§ GOAL OF THE EXERCISE: Go through the records and give each one again exactly.

DATA SHOWN START

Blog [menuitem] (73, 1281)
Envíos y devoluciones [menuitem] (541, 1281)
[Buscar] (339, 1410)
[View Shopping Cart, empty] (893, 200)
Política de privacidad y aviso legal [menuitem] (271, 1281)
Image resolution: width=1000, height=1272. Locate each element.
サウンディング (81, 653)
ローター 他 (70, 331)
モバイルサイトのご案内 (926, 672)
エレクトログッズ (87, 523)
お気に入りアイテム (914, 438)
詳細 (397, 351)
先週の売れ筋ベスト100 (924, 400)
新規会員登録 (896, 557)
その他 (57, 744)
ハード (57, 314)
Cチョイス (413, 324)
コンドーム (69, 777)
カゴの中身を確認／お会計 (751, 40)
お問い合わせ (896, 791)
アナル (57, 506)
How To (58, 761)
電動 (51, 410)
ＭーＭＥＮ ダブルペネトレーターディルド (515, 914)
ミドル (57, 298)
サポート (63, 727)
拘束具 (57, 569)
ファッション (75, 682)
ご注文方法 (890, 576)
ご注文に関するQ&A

DATA SHOWN END

§ FINISHED EXERCISE:
Blog [menuitem] (73, 1281)
Envíos y devoluciones [menuitem] (541, 1281)
[Buscar] (339, 1410)
[View Shopping Cart, empty] (893, 200)
Política de privacidad y aviso legal [menuitem] (271, 1281)
Image resolution: width=1000, height=1272. Locate each element.
サウンディング (81, 653)
ローター 他 (70, 331)
モバイルサイトのご案内 (926, 672)
エレクトログッズ (87, 523)
お気に入りアイテム (914, 438)
詳細 (397, 351)
先週の売れ筋ベスト100 (924, 400)
新規会員登録 (896, 557)
その他 (57, 744)
ハード (57, 314)
Cチョイス (413, 324)
コンドーム (69, 777)
カゴの中身を確認／お会計 (751, 40)
お問い合わせ (896, 791)
アナル (57, 506)
How To (58, 761)
電動 (51, 410)
ＭーＭＥＮ ダブルペネトレーターディルド (515, 914)
ミドル (57, 298)
サポート (63, 727)
拘束具 (57, 569)
ファッション (75, 682)
ご注文方法 (890, 576)
ご注文に関するQ&A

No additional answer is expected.